PROBLEM REQUIREMENTS ->
Among the records below, find the line with "Surveillance réglementaire" and the line with "призванию и отчасти". Set down both and every line between, exactly and with no pictures, but nothing else.
==== MATERIAL PROVIDED
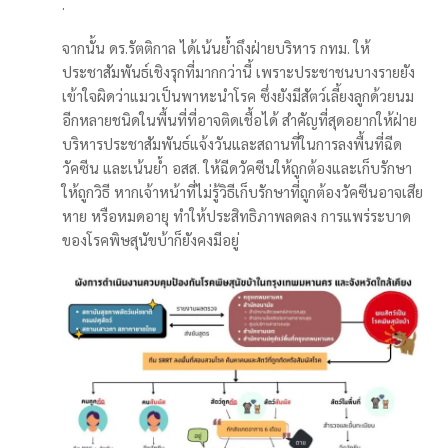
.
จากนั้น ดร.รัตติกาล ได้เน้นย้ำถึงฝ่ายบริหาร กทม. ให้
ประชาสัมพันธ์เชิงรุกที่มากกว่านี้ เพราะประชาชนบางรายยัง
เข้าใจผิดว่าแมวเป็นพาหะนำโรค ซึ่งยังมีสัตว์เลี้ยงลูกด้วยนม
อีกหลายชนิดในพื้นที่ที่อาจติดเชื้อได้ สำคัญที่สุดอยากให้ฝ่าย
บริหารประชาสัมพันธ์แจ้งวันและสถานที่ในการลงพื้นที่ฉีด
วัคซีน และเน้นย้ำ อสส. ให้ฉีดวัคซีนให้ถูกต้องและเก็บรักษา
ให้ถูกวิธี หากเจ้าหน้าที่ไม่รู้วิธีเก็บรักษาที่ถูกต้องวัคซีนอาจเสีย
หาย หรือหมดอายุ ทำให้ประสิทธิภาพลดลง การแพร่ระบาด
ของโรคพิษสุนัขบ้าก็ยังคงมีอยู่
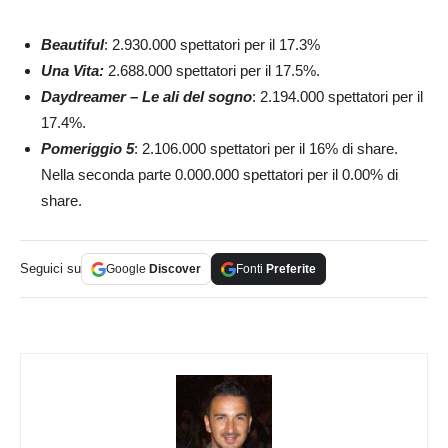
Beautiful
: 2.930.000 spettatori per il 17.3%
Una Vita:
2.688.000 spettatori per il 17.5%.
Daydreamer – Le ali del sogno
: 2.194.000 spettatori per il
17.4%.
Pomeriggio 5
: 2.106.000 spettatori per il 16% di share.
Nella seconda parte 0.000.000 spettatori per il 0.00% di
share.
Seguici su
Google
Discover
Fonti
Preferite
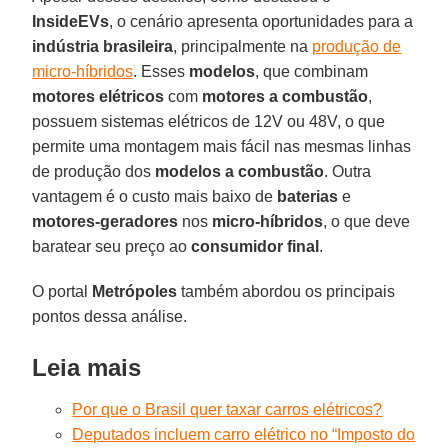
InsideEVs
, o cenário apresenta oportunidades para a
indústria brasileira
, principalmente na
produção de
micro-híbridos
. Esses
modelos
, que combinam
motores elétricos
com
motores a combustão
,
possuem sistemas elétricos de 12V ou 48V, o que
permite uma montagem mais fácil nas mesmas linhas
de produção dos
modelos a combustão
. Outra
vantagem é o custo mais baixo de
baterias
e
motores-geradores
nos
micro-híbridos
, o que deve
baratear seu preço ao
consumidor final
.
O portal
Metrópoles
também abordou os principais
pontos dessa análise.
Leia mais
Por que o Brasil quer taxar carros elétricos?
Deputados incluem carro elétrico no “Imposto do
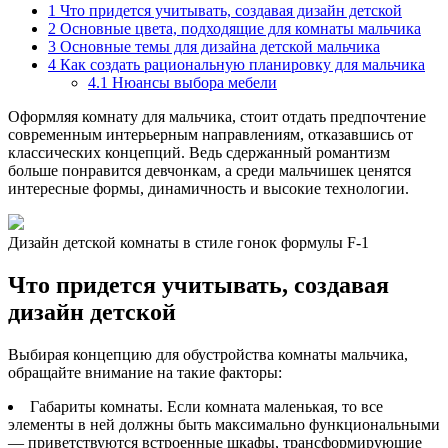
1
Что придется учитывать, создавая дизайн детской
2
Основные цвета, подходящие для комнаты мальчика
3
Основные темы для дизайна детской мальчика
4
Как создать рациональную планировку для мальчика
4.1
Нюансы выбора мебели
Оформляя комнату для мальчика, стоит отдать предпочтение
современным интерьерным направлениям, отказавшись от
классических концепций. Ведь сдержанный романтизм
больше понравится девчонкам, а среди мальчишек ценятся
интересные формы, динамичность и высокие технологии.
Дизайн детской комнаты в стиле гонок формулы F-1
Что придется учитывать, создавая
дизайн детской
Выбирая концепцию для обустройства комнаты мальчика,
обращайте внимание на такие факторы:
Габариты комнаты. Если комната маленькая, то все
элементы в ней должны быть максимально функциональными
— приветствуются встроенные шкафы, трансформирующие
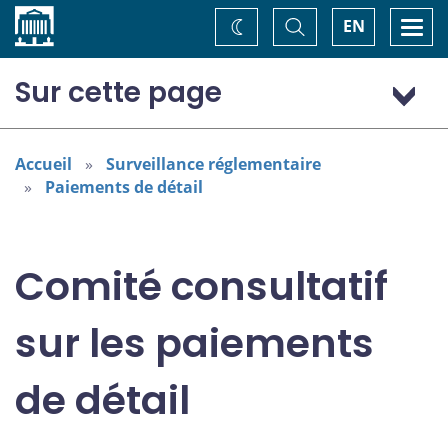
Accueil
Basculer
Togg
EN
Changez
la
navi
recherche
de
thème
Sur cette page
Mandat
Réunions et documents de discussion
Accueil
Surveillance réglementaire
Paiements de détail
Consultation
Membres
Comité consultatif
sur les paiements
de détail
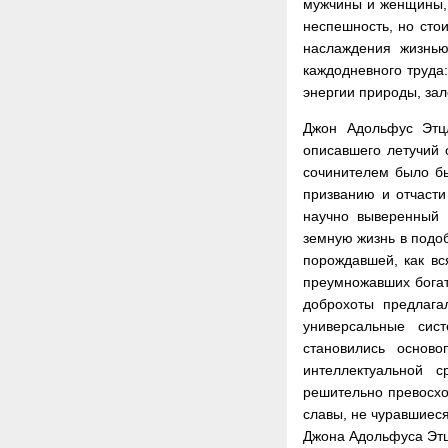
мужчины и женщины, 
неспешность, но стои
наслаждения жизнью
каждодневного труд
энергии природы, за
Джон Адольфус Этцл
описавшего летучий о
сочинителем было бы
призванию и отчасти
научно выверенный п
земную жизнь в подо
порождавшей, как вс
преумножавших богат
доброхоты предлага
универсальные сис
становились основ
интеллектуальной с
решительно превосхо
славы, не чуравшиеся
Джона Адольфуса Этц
========
==== MATERIAL PROVIDED
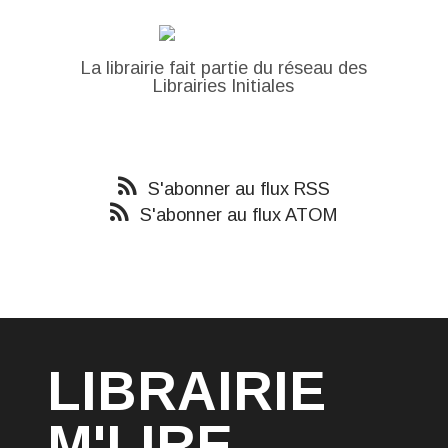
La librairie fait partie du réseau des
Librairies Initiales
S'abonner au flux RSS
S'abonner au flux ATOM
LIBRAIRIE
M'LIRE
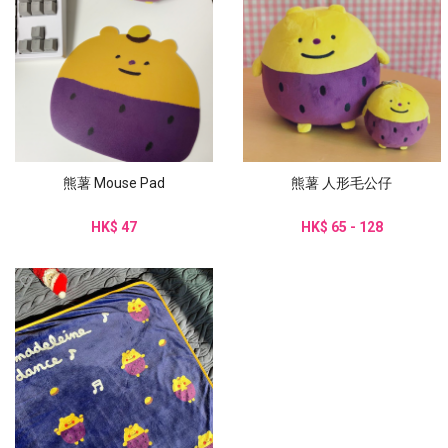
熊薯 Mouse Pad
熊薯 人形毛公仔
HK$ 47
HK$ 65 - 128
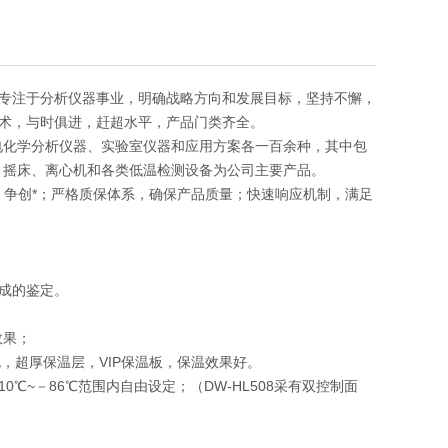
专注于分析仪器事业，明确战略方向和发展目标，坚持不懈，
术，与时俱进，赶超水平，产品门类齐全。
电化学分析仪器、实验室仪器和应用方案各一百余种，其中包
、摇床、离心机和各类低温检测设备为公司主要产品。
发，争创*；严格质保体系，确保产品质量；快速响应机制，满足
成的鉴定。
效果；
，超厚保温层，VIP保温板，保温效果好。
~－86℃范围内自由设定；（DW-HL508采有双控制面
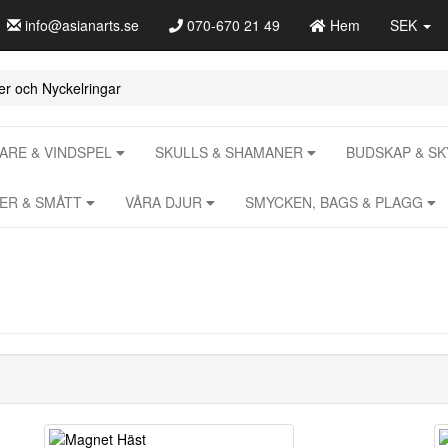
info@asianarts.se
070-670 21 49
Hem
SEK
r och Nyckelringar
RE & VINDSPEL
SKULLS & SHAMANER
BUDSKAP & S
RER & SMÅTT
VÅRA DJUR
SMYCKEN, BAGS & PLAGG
========
TASK SOLUTION ->
Surveillance réglementaire
Paiements de détail
Consultation
Membres
Comité consultatif
sur les paiements
de détail
мужчины и женщины, 
неспешность, но стои
наслаждения жизнью
каждодневного труд
энергии природы, за
Джон Адольфус Этцл
описавшего летучий о
сочинителем было бы
призванию и отчасти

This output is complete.